Records supplied:

==============================

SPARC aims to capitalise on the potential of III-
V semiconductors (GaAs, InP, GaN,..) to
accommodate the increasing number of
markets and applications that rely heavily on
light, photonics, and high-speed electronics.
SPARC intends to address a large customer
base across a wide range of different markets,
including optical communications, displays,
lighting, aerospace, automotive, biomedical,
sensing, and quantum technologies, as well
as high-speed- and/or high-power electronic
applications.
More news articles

==============================

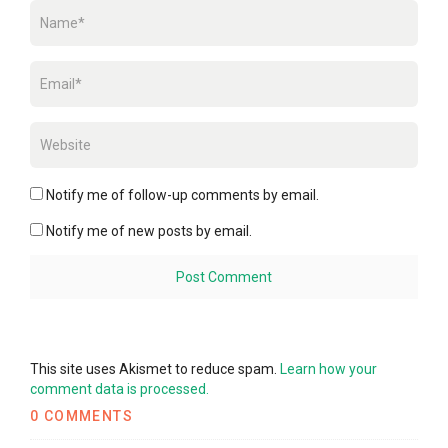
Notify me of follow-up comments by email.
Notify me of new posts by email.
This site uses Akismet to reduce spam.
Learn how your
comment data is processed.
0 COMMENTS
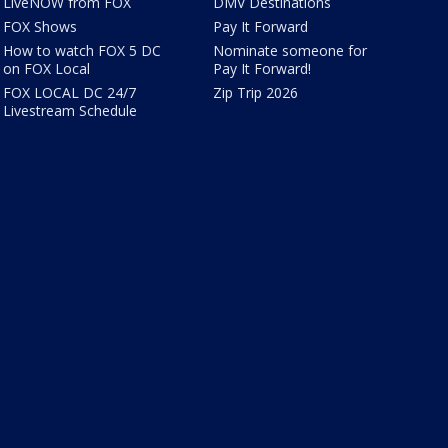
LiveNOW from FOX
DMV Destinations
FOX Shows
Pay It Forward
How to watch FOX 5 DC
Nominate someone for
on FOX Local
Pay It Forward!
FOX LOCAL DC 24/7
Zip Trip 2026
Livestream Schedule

==============================

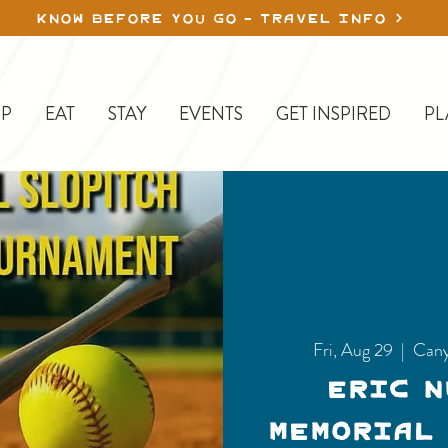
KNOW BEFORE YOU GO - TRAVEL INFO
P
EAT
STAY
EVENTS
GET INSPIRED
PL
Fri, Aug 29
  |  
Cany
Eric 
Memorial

==============================

If a line in the data above contains "SPARC", return that line.

Written solution:
SPARC aims to capitalise on the potential of III-
SPARC intends to address a large customer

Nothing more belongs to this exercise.